Brent Meeker writes:
> >I'll rephrase that: everything that happens in
> > nature is by definition in accordance with evolution, but those species that destroy themselves
> > will die out, while those species that don't destroy themselves will thrive. Therefore, there
> > will be selection for the species that don't destroy themselves, and eventually those species
> > will come to predominate. 
> First, that doesn't mean the eventually dominant species will be intelligent - by weight bacteria 
> are the predominant species on Earth.  Second, it assumes a kind of static equilibrium.  It may be 
> that there are cycles in which similar species become predominant, kill themselves off, and then 
> re-evolve.  Or it may be that there is a kind of chaotic succession of different species becoming 
> predominant.

In retrospect "predominate" was not a good word word to use. Evolution doesn't care about power or superiority, and it is a mistake to assume that intelligent life is somehow the pinnacle of evolution. That would be like a giraffe assuming that evolution ultimately intends to give rise to creatures with very long necks, and that God's neck is infinitely long. Intelligence, like a long neck, is just another ploy to get your genes passed on. Assuming a static equilibrium is also wrong, as you suggest. We like to think that once we develop civilization it will never die out, but again evolution doesn't care about what we think, and we might be wiped out by a nuclear war or a supernova tomorrow. But if it is physically possible for life to spread through the galaxy, then given enough time, it will do so. The fact that it hasn't yet happened that we can tell means there hasn't been enough time, or that it's very difficult to do, which amount to the same thing. I very much doubt that it's physically impossible.

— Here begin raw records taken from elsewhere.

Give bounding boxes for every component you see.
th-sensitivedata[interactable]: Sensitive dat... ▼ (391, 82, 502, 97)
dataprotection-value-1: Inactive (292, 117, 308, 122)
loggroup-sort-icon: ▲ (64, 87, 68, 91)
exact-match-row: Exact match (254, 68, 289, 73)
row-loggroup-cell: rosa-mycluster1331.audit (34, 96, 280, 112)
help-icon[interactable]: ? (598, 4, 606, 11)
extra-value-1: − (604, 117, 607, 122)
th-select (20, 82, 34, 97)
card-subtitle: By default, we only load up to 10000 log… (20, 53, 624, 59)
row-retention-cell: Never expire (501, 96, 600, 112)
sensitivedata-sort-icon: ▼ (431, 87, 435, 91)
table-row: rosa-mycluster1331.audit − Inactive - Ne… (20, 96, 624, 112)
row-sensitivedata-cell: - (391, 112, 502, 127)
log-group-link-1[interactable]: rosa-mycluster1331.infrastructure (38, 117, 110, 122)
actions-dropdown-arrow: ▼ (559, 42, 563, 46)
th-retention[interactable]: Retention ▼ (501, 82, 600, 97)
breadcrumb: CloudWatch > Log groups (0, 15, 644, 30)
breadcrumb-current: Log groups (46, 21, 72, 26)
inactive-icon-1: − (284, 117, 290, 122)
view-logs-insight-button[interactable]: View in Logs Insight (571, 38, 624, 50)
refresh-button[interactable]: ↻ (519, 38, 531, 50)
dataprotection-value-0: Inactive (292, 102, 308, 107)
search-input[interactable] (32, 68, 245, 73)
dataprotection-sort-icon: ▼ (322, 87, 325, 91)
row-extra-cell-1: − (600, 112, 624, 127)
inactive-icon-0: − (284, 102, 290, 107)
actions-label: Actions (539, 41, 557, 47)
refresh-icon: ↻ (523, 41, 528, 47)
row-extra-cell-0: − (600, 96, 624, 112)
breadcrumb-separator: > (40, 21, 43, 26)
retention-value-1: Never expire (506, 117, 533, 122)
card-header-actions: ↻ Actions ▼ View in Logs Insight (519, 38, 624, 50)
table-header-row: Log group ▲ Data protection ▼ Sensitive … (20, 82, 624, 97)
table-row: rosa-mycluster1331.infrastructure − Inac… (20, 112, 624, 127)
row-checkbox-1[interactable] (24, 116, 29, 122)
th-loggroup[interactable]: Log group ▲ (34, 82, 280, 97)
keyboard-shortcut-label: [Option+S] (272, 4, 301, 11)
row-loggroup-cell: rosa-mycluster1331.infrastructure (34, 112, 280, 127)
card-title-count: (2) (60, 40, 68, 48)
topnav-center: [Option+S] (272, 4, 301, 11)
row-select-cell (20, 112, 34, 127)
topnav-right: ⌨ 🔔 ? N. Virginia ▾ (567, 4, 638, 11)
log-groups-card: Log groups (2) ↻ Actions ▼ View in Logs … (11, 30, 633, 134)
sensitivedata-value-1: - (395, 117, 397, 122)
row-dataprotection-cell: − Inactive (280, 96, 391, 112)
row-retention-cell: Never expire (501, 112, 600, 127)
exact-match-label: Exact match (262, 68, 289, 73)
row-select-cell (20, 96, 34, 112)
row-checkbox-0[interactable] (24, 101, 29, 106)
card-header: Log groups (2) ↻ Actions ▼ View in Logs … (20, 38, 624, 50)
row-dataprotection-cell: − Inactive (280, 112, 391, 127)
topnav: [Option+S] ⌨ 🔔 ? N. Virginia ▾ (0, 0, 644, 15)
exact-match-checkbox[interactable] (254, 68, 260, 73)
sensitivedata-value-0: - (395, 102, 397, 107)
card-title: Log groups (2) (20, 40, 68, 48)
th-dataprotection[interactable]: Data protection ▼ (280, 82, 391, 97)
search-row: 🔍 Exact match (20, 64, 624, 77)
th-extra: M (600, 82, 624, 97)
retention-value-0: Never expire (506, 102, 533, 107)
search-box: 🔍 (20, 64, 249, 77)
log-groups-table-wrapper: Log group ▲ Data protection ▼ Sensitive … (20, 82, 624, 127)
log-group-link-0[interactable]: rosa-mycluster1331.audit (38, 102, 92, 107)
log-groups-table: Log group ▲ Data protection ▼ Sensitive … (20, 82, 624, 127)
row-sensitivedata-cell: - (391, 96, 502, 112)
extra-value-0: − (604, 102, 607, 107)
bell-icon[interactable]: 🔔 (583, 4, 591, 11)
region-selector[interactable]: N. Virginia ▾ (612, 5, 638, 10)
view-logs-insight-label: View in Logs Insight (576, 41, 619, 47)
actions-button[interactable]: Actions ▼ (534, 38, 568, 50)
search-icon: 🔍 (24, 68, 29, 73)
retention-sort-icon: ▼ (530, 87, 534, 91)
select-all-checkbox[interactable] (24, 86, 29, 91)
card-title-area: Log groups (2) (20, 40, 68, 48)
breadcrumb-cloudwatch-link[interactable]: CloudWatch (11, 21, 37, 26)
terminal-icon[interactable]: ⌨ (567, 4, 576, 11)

> >When you think about it, the theory of evolution is essentially a
> > tautology: those species which succeed, succeed.
> I don't think that's a fair characterization.  Darwin said that the species with the highest rate 
> differential reproduction will succeed - and that's separately analyzable attribute.

The species with the highest rate of reproduction occupying the one biological space will succeed at the expense of the other species if their co-existence is incompatible. If their co-existence is compatible multiple species can co-exist in dynamic equilibrium, and multiple species can co-exist independently of their reproduction rates in separate biological spaces. The mechanisms of evolutionary success are infinitely variable, but I still think the basic idea is astoundingly simple: the phrase "reproduction with random variation in a randomly variable environment" *necessitates* evolution, even without knowing any details of the biological processes involved.